Sierra Leone Telegraph: 6 April 2019:
Sierra Leone’s judiciary was rocked yesterday after news of the indictment of the country’s Registrar and Master of the High Court of Sierra Leone on various corruption charges, including the embezzlement of Le60,000,000 received in court fines.
According to the Anti-Corruption Commission (ACC), on 4th April, 2019, Stephen Yayah Mansaray – Master and Registrar of the High Court of Sierra Leone, residing at No. 11 Belair Park, Freetown; Adele Faya – Accounts Clerk of the Judiciary of Sierra Leone, residing at 118 Bai Bureh Road, Grassfield, Freetown; Isatu Ulaikatu Kiamp Kamara – Revenue Officer of the National Revenue Authority (NRA), residing at 5 Stone Seat Drive, Allen Town, Freetown; and Abubakarr Bangura – Revenue Officer at the National Revenue Authority (NRA), residing at 67 Freetown Road Lumley, Freetown, were each charged on two counts of conspiracy to commit a corruption offence contrary to Section 128(1), and misappropriation of public revenue, contrary to Section 36 (1) of the Anti-Corruption Act No.12 of 2008.
According to the particulars of offence filed at the High Court by the ACC, Stephen Yayah Mansaray, Adele Faya, Isatu Ulaikatu Kiamp Kamara, and Abubakarr Bangura, misappropriated the sum of Sixty Million Leones (Le 60,000,000.00) that was supposed to have been paid to the National Revenue Authority as fines paid by Mr. Emmanuel Ekundayo Constant Shears-Moses between the 12th and 20th March 2019, in respect of sentence he had received at the very High Court for corruption, of which Mr Mansaray is the Registrar and Master.
The four indicted accused are expected to make their first appearance at the High Court of Sierra Leone in Freetown on the 9th of April, 2019.
What is truly perplexing and nauseous about this case is that, the Registrar and Master of the High Court of Sierra Leone is the custodian of all matters referred to the High Court. He is therefore expected to set a bright example in maintaining the highest standards of propriety.
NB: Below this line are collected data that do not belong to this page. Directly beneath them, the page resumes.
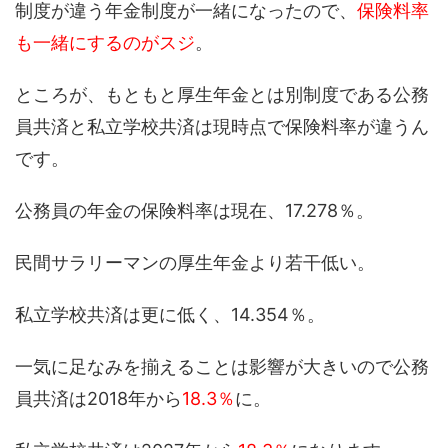
制度が違う年金制度が一緒になったので、
保険料率
も一緒にするのがスジ
。
ところが、もともと厚生年金とは別制度である公務
員共済と私立学校共済は現時点で保険料率が違うん
です。
公務員の年金の保険料率は現在、17.278％。
民間サラリーマンの厚生年金より若干低い。
私立学校共済は更に低く、14.354％。
一気に足なみを揃えることは影響が大きいので公務
員共済は2018年から
18.3％
に。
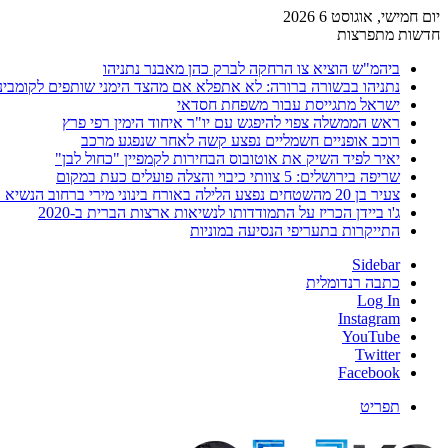
יום חמישי, אוגוסט 6 2026
חדשות מתפרצות
ביהמ"ש הוציא צו הרחקה לברק כהן מאבנר נתניהו
נתניהו בבשורה ברורה: לא אתפלא אם מהצד הימני שותפים לקומבינ
ישראל מתגייסת עבור משפחת חסדאי
ראש הממשלה צפוי להיפגש עם יו"ר איחוד הימין רפי פרץ
רוכב אופניים חשמליים נפצע קשה לאחר שנפגע מרכב
יאיר לפיד השיק את אוטובוס הבחירות לקמפיין "כחול לבן"
שריפה בירושלים: 5 צוותי כיבוי והצלה פועלים כעת במקום
צעיר בן 20 מהשטחים נפצע הלילה באורח בינוני מירי ברחוב הנשיא וייצמן בחדרה
ג'ו ביידן הכריז על התמודדותו לנשיאות ארצות הברית ב-2020
התייקרות בתעריפי הנסיעה במוניות
Sidebar
כתבה רנדומלית
Log In
Instagram
YouTube
Twitter
Facebook
תפריט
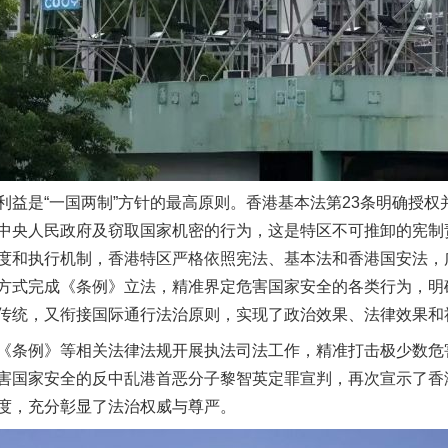
茶叶“炒上天”
是“一国两制”方针的最高原则。香港基本法第23条明确授权
中央人民政府及窃取国家机密的行为，这是特区不可推卸的宪制
度和执行机制，香港特区严格依照宪法、基本法和香港国安法，
方式完成《条例》立法，精准界定危害国家安全的各类行为，明
谢谢有你温暖了四季
传统，又衔接国际通行法治原则，实现了政治效果、法律效果和
条例》等相关法律法规开展执法司法工作，精准打击极少数危
害国家安全的反中乱港首恶分子黎智英定罪宣判，再次宣示了香
度，充分彰显了法治权威与尊严。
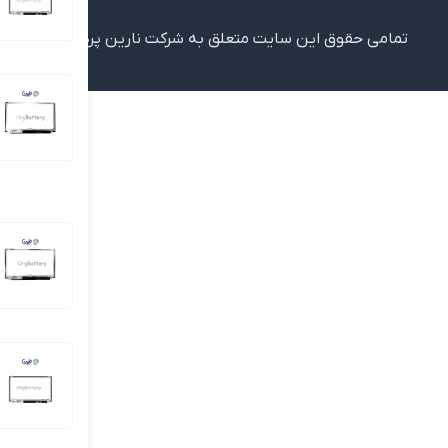
تمامی حقوق این سایت متعلق به شرکت نارین پردازش ایرانیان (فروشگاه اینترنت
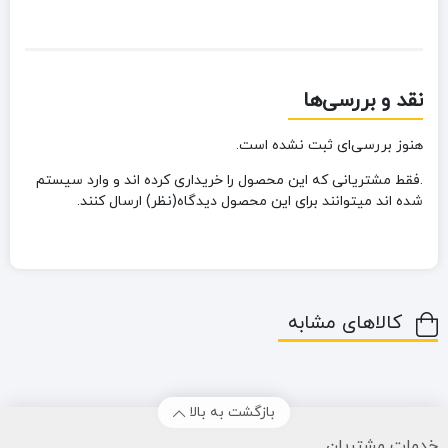
نقد و بررسی‌ها
هنوز بررسی‌ای ثبت نشده است.
.فقط مشتریانی که این محصول را خریداری کرده اند و وارد سیستم
شده اند میتوانند برای این محصول دیدگاه(نظر) ارسال کنند.
کالاهای مشابه
بازگشت به بالا
خدمات مشتریان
After the mass stealing of Ebola funds in 2014 and the subsequent shame that this brought to Sierra Leone, few would expect senior court officials to steal fines paid to the courts by those found guilty of corruption. Corruption fines – like Ebola funds, must be sacrosanct.
Funds raised by the government from fines and taxes are needed to keep the country’s hospitals and education system running.
But when public officials allow greed and lack of self-respect to get in the way of good governance, then custodial sentence must be the ultimate punishment in addition to paying back the stolen funds.
It seems that far too many senior public officials are still failing to heed the Anti-Corruption Commission’s message that ‘business as usual is over’ in Sierra Leone; and that anyone – irrespective of status, tribe and political persuasion – found guilty of corruption, will face the full force of the law.
But are the penalties tough enough?
Few weeks ago, Mr Shear-Moses (Photo) was found guilty of corruption by the High Court and was ordered to pay millions of Leones in fines. He turned up at the Registrar of the High Court – and paid his fines.
And what happened to the fines that he paid after being found guilty of corruption? Senior officials collecting the corruption fines stole the cash; and now they too are charged with corruption.
If these allegations are true, then the justice system in Sierra Leone is in big trouble and needs radical measures to fix it fast, if it is to maintain its credibility.
Corruption has become a culture – a normal and casual way of life in Sierra Leone, to a point where public officials are no longer worried about the consequences if caught.
They believe they can simply pay back what they stole and walk away with their heads held up high into another job – most likely in the public sector once more.
Fighting corruption is a battle the ACC must win. But it cannot win it by simply recouping stolen public funds. There must be a strong element of custodial punishment to serve as a deterrent.
Thousands of Sierra Leoneans die every year because of poverty and poor healthcare. With corruption, more will continue to die needlessly.